## TASK GOAL
From the line containing "para cualquier persona, siempre" to the end of the entries, return every line exactly, both ends included, and add nothing.

(Stored dataset items)

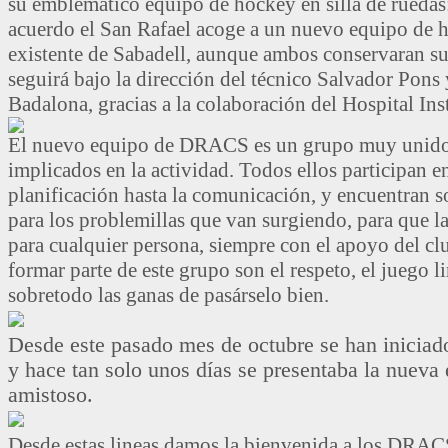
su emblemático equipo de hockey en silla de rueda
acuerdo el San Rafael acoge a un nuevo equipo de h
existente de Sabadell, aunque ambos conservaran s
seguirá bajo la dirección del técnico Salvador Pons
Badalona, gracias a la colaboración del Hospital In
El nuevo equipo de DRACS es un grupo muy unido, 
implicados en la actividad. Todos ellos participan en
planificación hasta la comunicación, y encuentran s
para los problemillas que van surgiendo, para que la
para cualquier persona, siempre con el apoyo del cl
formar parte de este grupo son el respeto, el juego l
sobretodo las ganas de pasárselo bien.
Desde este pasado mes de octubre se han iniciado
y hace tan solo unos días se presentaba la nueva
amistoso.
Desde estas lineas damos la bienvenida a los DRACS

## SOLUTION TO THE EXERCISE
para cualquier persona, siempre con el apoyo del cl
formar parte de este grupo son el respeto, el juego l
sobretodo las ganas de pasárselo bien.
Desde este pasado mes de octubre se han iniciado
y hace tan solo unos días se presentaba la nueva
amistoso.
Desde estas lineas damos la bienvenida a los DRACS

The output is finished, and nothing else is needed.